● **TASK PROMPT**
Repeat precisely the span of lines below that opens with the line containing "السلام عليكم مع" and closes with the line containing "السلام عليكم ورحمه", both included.

Collected data
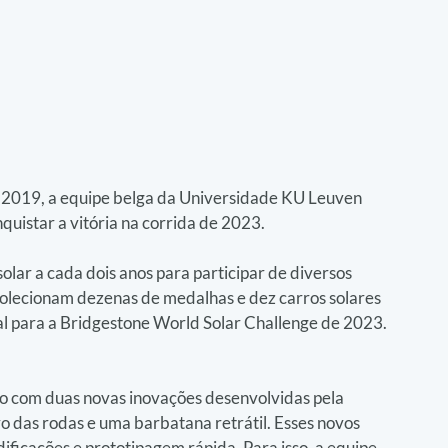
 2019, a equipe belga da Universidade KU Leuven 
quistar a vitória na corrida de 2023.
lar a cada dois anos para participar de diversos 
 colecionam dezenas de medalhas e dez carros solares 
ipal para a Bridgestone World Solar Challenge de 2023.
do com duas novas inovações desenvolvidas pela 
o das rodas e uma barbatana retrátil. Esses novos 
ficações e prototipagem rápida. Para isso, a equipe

...

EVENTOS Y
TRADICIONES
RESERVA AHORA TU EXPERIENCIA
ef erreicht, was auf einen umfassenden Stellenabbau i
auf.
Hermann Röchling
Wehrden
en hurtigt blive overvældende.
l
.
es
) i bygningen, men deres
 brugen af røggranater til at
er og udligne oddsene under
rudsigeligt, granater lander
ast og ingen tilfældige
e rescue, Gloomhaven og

---

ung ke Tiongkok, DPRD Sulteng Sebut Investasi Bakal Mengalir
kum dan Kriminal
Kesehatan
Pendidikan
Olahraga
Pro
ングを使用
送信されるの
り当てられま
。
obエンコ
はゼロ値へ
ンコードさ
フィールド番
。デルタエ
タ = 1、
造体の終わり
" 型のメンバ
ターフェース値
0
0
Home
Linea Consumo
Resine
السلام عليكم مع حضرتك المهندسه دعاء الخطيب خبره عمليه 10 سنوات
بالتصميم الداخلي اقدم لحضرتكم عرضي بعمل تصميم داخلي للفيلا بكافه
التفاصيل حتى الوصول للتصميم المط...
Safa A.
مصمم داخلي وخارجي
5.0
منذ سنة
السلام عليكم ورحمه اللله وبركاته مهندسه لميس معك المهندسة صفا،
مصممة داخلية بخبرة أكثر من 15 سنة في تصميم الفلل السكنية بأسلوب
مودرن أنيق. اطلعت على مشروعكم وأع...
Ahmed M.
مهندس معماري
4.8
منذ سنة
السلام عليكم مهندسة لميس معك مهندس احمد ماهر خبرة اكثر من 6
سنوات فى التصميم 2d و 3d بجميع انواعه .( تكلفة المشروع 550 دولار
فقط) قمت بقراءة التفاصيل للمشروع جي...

● **ANSWER TO THE EXERCISE**
السلام عليكم مع حضرتك المهندسه دعاء الخطيب خبره عمليه 10 سنوات
بالتصميم الداخلي اقدم لحضرتكم عرضي بعمل تصميم داخلي للفيلا بكافه
التفاصيل حتى الوصول للتصميم المط...
Safa A.
مصمم داخلي وخارجي
5.0
منذ سنة
السلام عليكم ورحمه اللله وبركاته مهندسه لميس معك المهندسة صفا،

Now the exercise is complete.